Experiment in learning: completing Stanford online course: Introduction to Databases

In October 2011, Stanford University broke new ground by offering three free online computer science courses:

Curious, I signed up for all three of the courses, since I had never taken a course in any of these three subjects.

Because I was not enjoying the AI course and did not expect to find it so useful, I dropped it after completing all the assignments in the first week or two.

Here I report on the databases course. I will follow up with a report on the machine learning course.

Why did I take this online course?

For the record, the subject of databases is not inherently all that interesting to me.

I took the databases course with the aim of efficiently filling in a gap in my formal education: I was not a computer science major and never took a single computer science course in college, and did not take a databases course in graduate school.
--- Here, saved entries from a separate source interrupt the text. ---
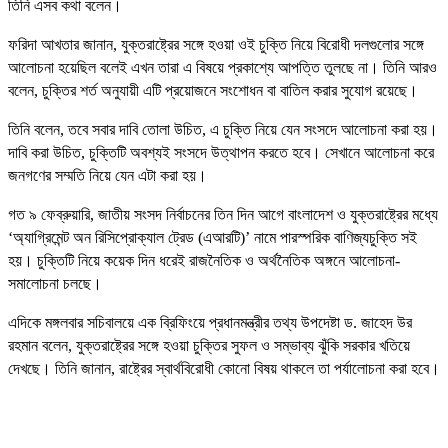
তিনি এসব কথা বলেন।
ফরিদা আখতার জানান, যুক্তরাষ্ট্রের সঙ্গে হওয়া ওই চুক্তি নিয়ে বিরোধী দলগুলোর সঙ্গে
আলোচনা হয়েছিল বলেই এখন তারা এ বিষয়ে প্রকাশ্যে আপত্তি তুলছে না। তিনি আরও
বলেন, চুক্তির শর্ত অনুযায়ী এটি প্রয়োজনে সংশোধন বা বাতিল করার সুযোগ রয়েছে।
তিনি বলেন, তবে সবার দাবি তোলা উচিত, এ চুক্তি নিয়ে যেন সংসদে আলোচনা করা হয়।
দাবি করা উচিত, চুক্তিটি অবশ্যই সংসদে উত্থাপন করতে হবে। সেখানে আলোচনা করে
জনগণের সম্মতি নিয়ে যেন এটা করা হয়।
গত ৯ ফেব্রুয়ারি, জাতীয় সংসদ নির্বাচনের তিন দিন আগে বাংলাদেশ ও যুক্তরাষ্ট্রের মধ্যে
‘অ্যাগ্রিমেন্ট অন রিসিপ্রোক্যাল ট্রেড (এআরটি)’ নামে পারস্পরিক বাণিজ্যচুক্তি সই
হয়। চুক্তিটি নিয়ে কয়েক দিন ধরেই রাজনৈতিক ও অর্থনৈতিক অঙ্গনে আলোচনা-
সমালোচনা চলছে।
এদিকে মঙ্গলবার সচিবালয়ে এক ব্রিফিংয়ে প্রধানমন্ত্রীর তথ্য উপদেষ্টা ড. জাহেদ উর
রহমান বলেন, যুক্তরাষ্ট্রের সঙ্গে হওয়া চুক্তির সুফল ও সম্ভাব্য ঝুঁকি সরকার খতিয়ে
দেখছে। তিনি জানান, রাষ্ট্রের স্বার্থবিরোধী কোনো বিষয় থাকলে তা পর্যালোচনা করা হবে।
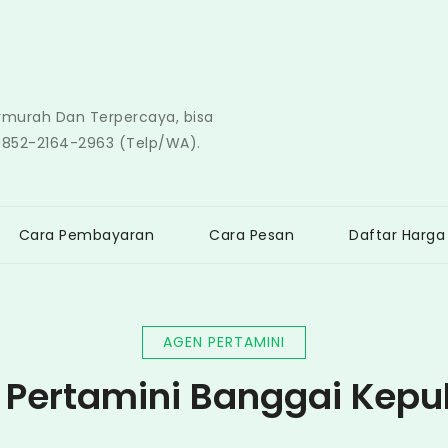
ermurah Dan Terpercaya, bisa
0852-2164-2963 (Telp/WA).
Cara Pembayaran
Cara Pesan
Daftar Harga
AGEN PERTAMINI
 Pertamini Banggai Kepu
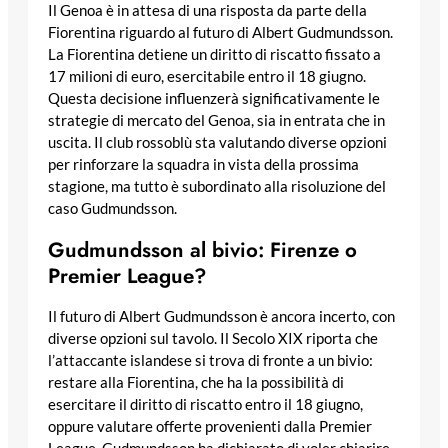
Il Genoa è in attesa di una risposta da parte della
Fiorentina riguardo al futuro di Albert Gudmundsson.
La Fiorentina detiene un diritto di riscatto fissato a
17 milioni di euro, esercitabile entro il 18 giugno.
Questa decisione influenzerà significativamente le
strategie di mercato del Genoa, sia in entrata che in
uscita. Il club rossoblù sta valutando diverse opzioni
per rinforzare la squadra in vista della prossima
stagione, ma tutto è subordinato alla risoluzione del
caso Gudmundsson.
Gudmundsson al bivio: Firenze o
Premier League?
Il futuro di Albert Gudmundsson è ancora incerto, con
diverse opzioni sul tavolo. Il Secolo XIX riporta che
l’attaccante islandese si trova di fronte a un bivio:
restare alla Fiorentina, che ha la possibilità di
esercitare il diritto di riscatto entro il 18 giugno,
oppure valutare offerte provenienti dalla Premier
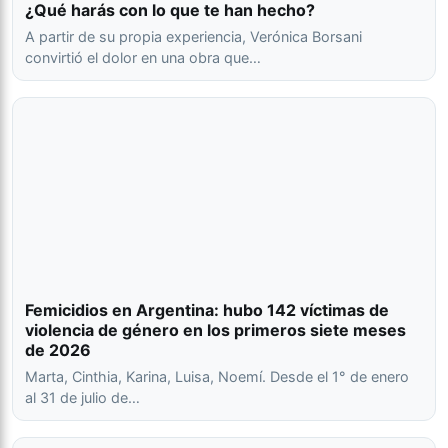
¿Qué harás con lo que te han hecho?
A partir de su propia experiencia, Verónica Borsani
convirtió el dolor en una obra que…
Femicidios en Argentina: hubo 142 víctimas de
violencia de género en los primeros siete meses
de 2026
Marta, Cinthia, Karina, Luisa, Noemí. Desde el 1° de enero
al 31 de julio de…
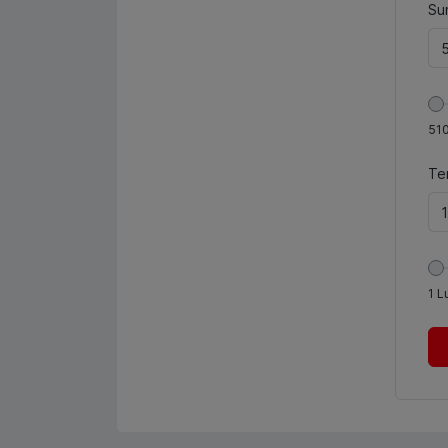
Sum
51
Te
1
L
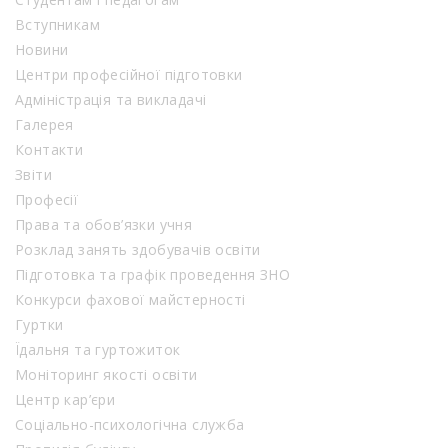
Вступникам
Новини
Центри професійної підготовки
Адміністрація та викладачі
Галерея
Контакти
Звіти
Професії
Права та обов’язки учня
Розклад занять здобувачів освіти
Підготовка та графік проведення ЗНО
Конкурси фахової майстерності
Гуртки
Їдальня та гуртожиток
Моніторинг якості освіти
Центр кар’єри
Соціально-психологічна служба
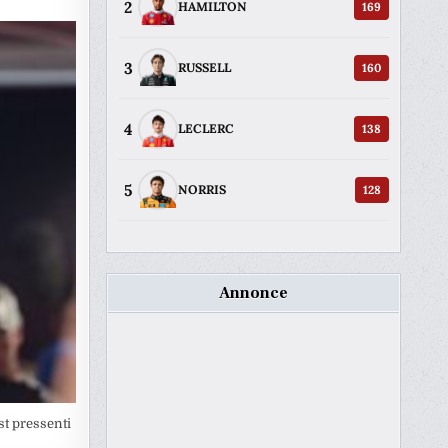
2
169
HAMILTON
3
160
RUSSELL
4
138
LECLERC
5
128
NORRIS
Annonce
st pressenti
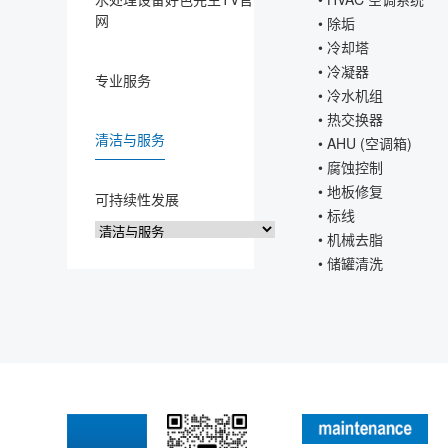
网
• 除垢
• 冷却塔
• 冷凝器
专业服务
• 冷水机组
• 热交换器
清洁与服务
• AHU (空调箱)
• 腐蚀控制
• 地板修复
可持续性发展
• 标线
• 机械去脂
• 储罐清洗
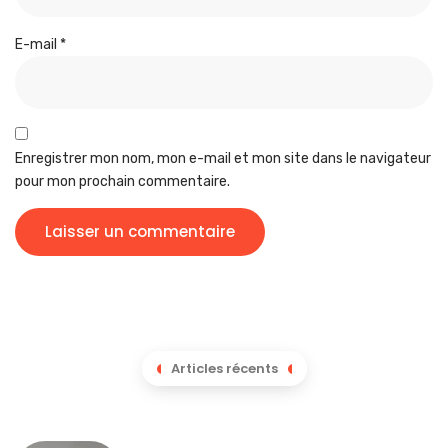
E-mail
*
Enregistrer mon nom, mon e-mail et mon site dans le navigateur
pour mon prochain commentaire.
Articles récents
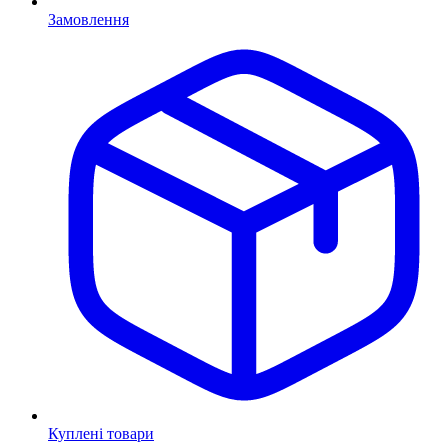
Замовлення
Куплені товари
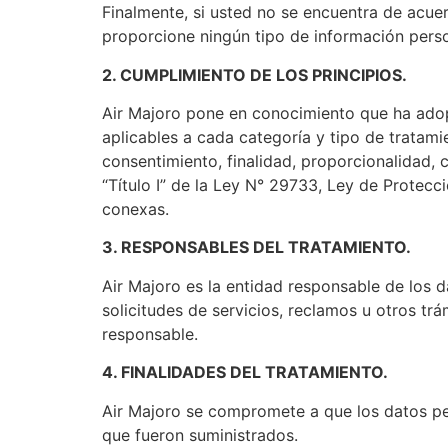
Finalmente, si usted no se encuentra de acuer
proporcione ningún tipo de información perso
2. CUMPLIMIENTO DE LOS PRINCIPIOS.
Air Majoro pone en conocimiento que ha adop
aplicables a cada categoría y tipo de tratam
consentimiento, finalidad, proporcionalidad, 
“Título I” de la Ley N° 29733, Ley de Protec
conexas.
3. RESPONSABLES DEL TRATAMIENTO.
Air Majoro es la entidad responsable de los
solicitudes de servicios, reclamos u otros trá
responsable.
4. FINALIDADES DEL TRATAMIENTO.
Air Majoro se compromete a que los datos per
que fueron suministrados.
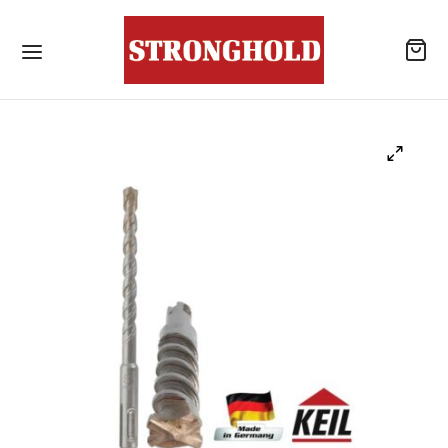
ลิตภัณฑ์
้านค้า
าเจาะเสียบเหล็ก
โลหะสำหรับงานโครงสร้างเหล็ก / สกรูยึดหลังคา
แบบไม่เจาะนำปลายสว่าน
รณ์เสริมสำหรับหลังคา
ังคอนกรีต
าเคมีสำหรับงานเจาะเสียบเหล็ก / พุกเคมี
แอน นัท
าเคมีสำหรับงานเจาะเสียบเหล็ก / อุปกรณ์เสริม
ับจุดยึดสารเคมี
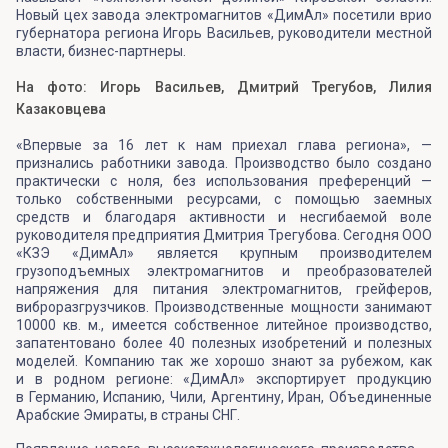
Новый цех завода электромагнитов «ДимАл» посетили врио
губернатора региона Игорь Васильев, руководители местной
власти, бизнес-партнеры.
На фото: Игорь Васильев, Дмитрий Трегубов, Лилия
Казаковцева
«Впервые за 16 лет к нам приехал глава региона», —
признались работники завода. Производство было создано
практически с ноля, без использования преференций —
только собственными ресурсами, с помощью заемных
средств и благодаря активности и несгибаемой воле
руководителя предприятия Дмитрия Трегубова. Сегодня ООО
«КЗЭ «ДимАл» является крупным производителем
грузоподъемных электромагнитов и преобразователей
напряжения для питания электромагнитов, грейферов,
виброразгрузчиков. Производственные мощности занимают
10000 кв. м., имеется собственное литейное производство,
запатентовано более 40 полезных изобретений и полезных
моделей. Компанию так же хорошо знают за рубежом, как
и в родном регионе: «ДимАл» экспортирует продукцию
в Германию, Испанию, Чили, Аргентину, Иран, Объединенные
Арабские Эмираты, в страны СНГ.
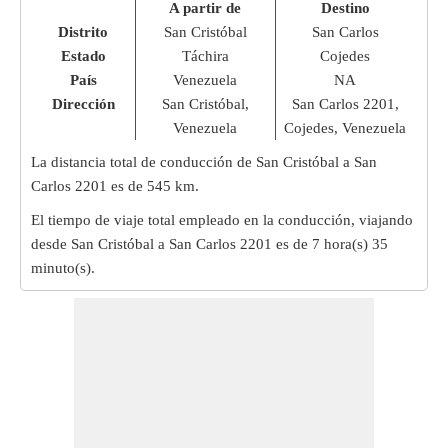
A partir de
Destino
Distrito
San Cristóbal
San Carlos
Estado
Táchira
Cojedes
País
Venezuela
NA
Dirección
San Cristóbal,
San Carlos 2201,
Venezuela
Cojedes, Venezuela
La distancia total de conducción de San Cristóbal a San
Carlos 2201 es de
545 km
.
El tiempo de viaje total empleado en la conducción, viajando
desde San Cristóbal a San Carlos 2201 es de
7 hora(s) 35
minuto(s)
.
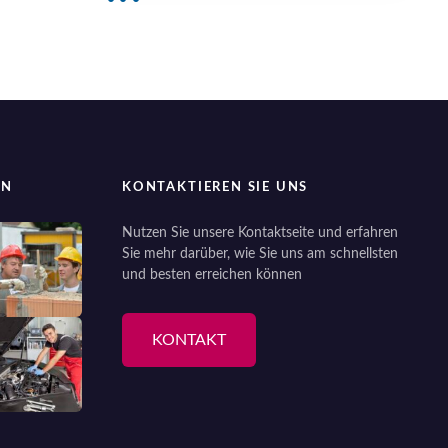
EN
KONTAKTIEREN SIE UNS
Nutzen Sie unsere Kontaktseite und erfahren
Sie mehr darüber, wie Sie uns am schnellsten
und besten erreichen können
KONTAKT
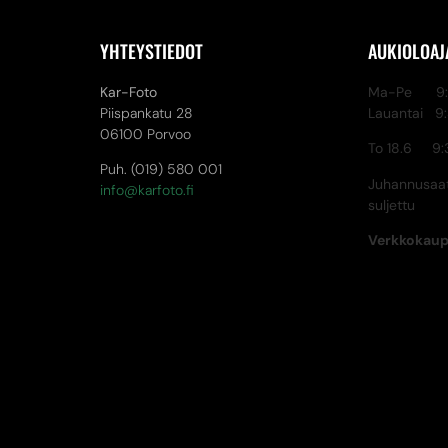
YHTEYSTIEDOT
AUKIOLOAJ
Kar-Foto
Ma-Pe 9:3
Piispankatu 28
Lauantai 9
06100 Porvoo
To 18.6 9:
Puh. (019) 580 001
Juhannusaat
info@karfoto.fi
suljettu
Verkkokau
I have always had the option, of course, of taking a databases course here at Carnegie Mellon University, or just reading and studying material on my own, but there have been two obvious reasons not to.

I did not take a databases course at Carnegie Mellon because I have taken courses here before and they are very time-consuming for someone who is working. Not only are there lectures and recitations at fixed times, but also a good amount of homework. I have never liked this format of learning, even when I was a full-time student. It always seemed inefficient, and cramming in a lot of detailed material into each course always left me feeling that I was not mastering everything anyway and was not going to retain it, if the subject was not something of primary interest or use to me. Therefore, I am pretty much done with taking traditional courses for learning. They are not an efficient use of my time or energy. What is efficient is intense learning and mastery of fundamentals and retaining them.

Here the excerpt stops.